Sylvain Lessard est un artiste qui travaille ses tableaux comme d’autres travaillent leurs sérigraphies ; il ajoute de la matière, une couleur à la fois. À l’inverse de ceux qui retirent de la matière, comme c’est le cas, par exemple, des artistes réalisant des linogravures ou des bas-reliefs, l’artiste ajoute la matière couche sur couche, couleur sur couleur, en ayant au préalable positionné un réseau de caches qui permettent de délimiter un espace strict pour la couleur.

Ce procédé laborieux se décline en plusieurs étapes. Elles exigent toutes une précision grandement méthodique. La première étape consiste à appliquer la matière de départ, soit l’acrylique transparent, sur le panneau de bois de Lauan.

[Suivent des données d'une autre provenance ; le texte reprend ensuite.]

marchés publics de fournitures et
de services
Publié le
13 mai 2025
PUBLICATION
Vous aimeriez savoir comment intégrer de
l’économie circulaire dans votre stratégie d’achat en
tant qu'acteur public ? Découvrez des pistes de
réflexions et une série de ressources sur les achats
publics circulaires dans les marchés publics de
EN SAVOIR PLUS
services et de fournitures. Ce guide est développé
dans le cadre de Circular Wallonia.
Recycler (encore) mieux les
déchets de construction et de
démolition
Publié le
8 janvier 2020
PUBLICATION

À la seconde étape, débute le masquage de la première matière devenue substrat. Vient, en troisième lieu, l’application de la matière acrylique colorée sur l’acrylique transparent. Ensuite, pour chaque nouvelle étape, une nouvelle couleur est appliquée en prenant soin de toujours masquer la couche précédente.

Sylvain Lessard est un artiste qui travaille ses tableaux comme d’autres travaillent leurs sérigraphies ; il ajoute de la matière, une couleur à la fois.

Le processus fait partie intégrante de l’œuvre. Chaque nouvelle application de couleur est déterminée par l’état antérieur ou par le tableau précédent. Chaque nouvelle version du tableau n’est rendue possible qu’à condition de prendre un certain recul par rapport à l’ensemble de l’œuvre picturale. L’artiste représente une nouvelle trame de caches, similaire à ce que les architectes appellent un plan masse, communément appelé « le plan Nolli », où chaque empreinte de bâtiment est imprimée au pochoir en noir, ce qui permet de « lire » la trame urbaine. Chaque nouveau jeu de caches est fixé sur la version déjà « périmée » du tableau en devenir.

Sylvain Lessard trouve également une source d’inspiration dans le Monument à la 3e Internationale, oeuvre emblématique du constructivisme russe, encore appelée La Tour de Tatline.

La superposition des trames de couleur qui s’entrecroisent confèrent au tableau une certaine épaisseur ; paradoxalement, il vaudrait mieux parler de profondeur, car, à la fin, une fois toutes les trames retirées, les sillons de non-matière apparaissent.

Sylvain Lessard est architecte ; il s’inspire pour construire ses tableaux de l’esthétique du mouvement constructiviste russe de 1920, dont l’une des grandes figures est l’architecte Lissitzky. Adhérant au suprématisme de Malevitch, Lissitzky s’en est détaché pour développer un suprématisme « tridimensionnel ». Il qualifie ses œuvres de « Proun », acronyme de Projets pour l’affirmation du Nouveau, qui prône une architecture innovante défiant les lois de la gravité.

Si les peintures de Sylvain Lessard trahissent l’esprit de la profession qu’il exerce, elles n’en attestent pas moins, au-delà de leur structure complexe et de la rigueur de leur élaboration proche de la virtuosité, une sensibilité d’ordre ludique. C’est un plaisir de promener ses yeux au fil des couloirs labyrinthiques et de leurs complexes agencements de couleurs.